--- Exercise ---
Nothing but the lines below from the one with "open source email" through the one with "proportionate and look good. At the same" should be output, each exactly as given, and no pictures.
Data excerpts START
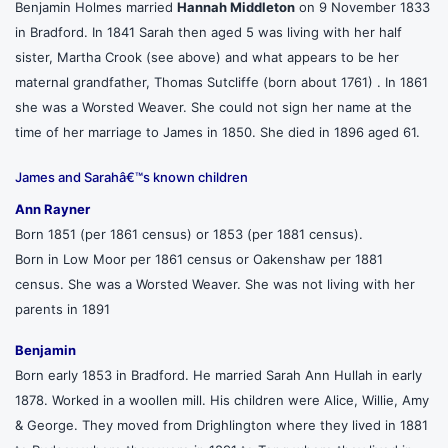
Benjamin Holmes married
Hannah Middleton
on 9 November 1833
in Bradford. In 1841 Sarah then aged 5 was living with her half
sister, Martha Crook (see above) and what appears to be her
maternal grandfather, Thomas Sutcliffe (born about 1761) . In 1861
she was a Worsted Weaver. She could not sign her name at the
time of her marriage to James in 1850. She died in 1896 aged 61.
James and Sarahâ€™s known children
Ann Rayner
Born 1851 (per 1861 census) or 1853 (per 1881 census).
Born in Low Moor per 1861 census or Oakenshaw per 1881
census. She was a Worsted Weaver. She was not living with her
parents in 1891
Benjamin
Born early 1853 in Bradford. He married Sarah Ann Hullah in early
1878. Worked in a woollen mill. His children were Alice, Willie, Amy
& George. They moved from Drighlington where they lived in 1881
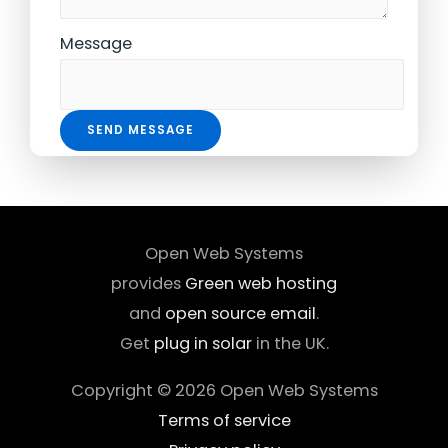
Message
SEND MESSAGE
Open Web Systems
provides
Green web hosting
and
open source email
.
Get
plug in solar
in the UK.
Copyright © 2026
Open Web Systems
Terms of service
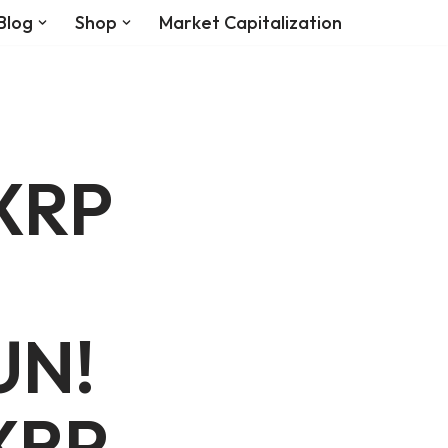
Blog
Shop
Market Capitalization
 XRP
UN!
XRP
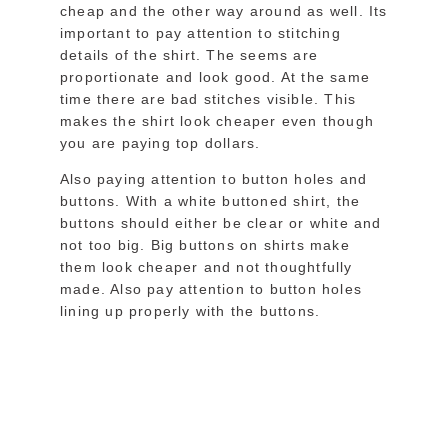
cheap and the other way around as well. Its
important to pay attention to stitching
details of the shirt. The seems are
proportionate and look good. At the same
time there are bad stitches visible. This
makes the shirt look cheaper even though
you are paying top dollars.
Also paying attention to button holes and
buttons. With a white buttoned shirt, the
buttons should either be clear or white and
not too big. Big buttons on shirts make
them look cheaper and not thoughtfully
made. Also pay attention to button holes
lining up properly with the buttons.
Data excerpts END
--- Exercise solution ---
open source email
.
Get
plug in solar
in the UK.
Copyright © 2026
Open Web Systems
Terms of service
Blog
Shop
Market Capitalization
 XRP
UN!
XRP
cheap and the other way around as well. Its
important to pay attention to stitching
details of the shirt. The seems are
proportionate and look good. At the same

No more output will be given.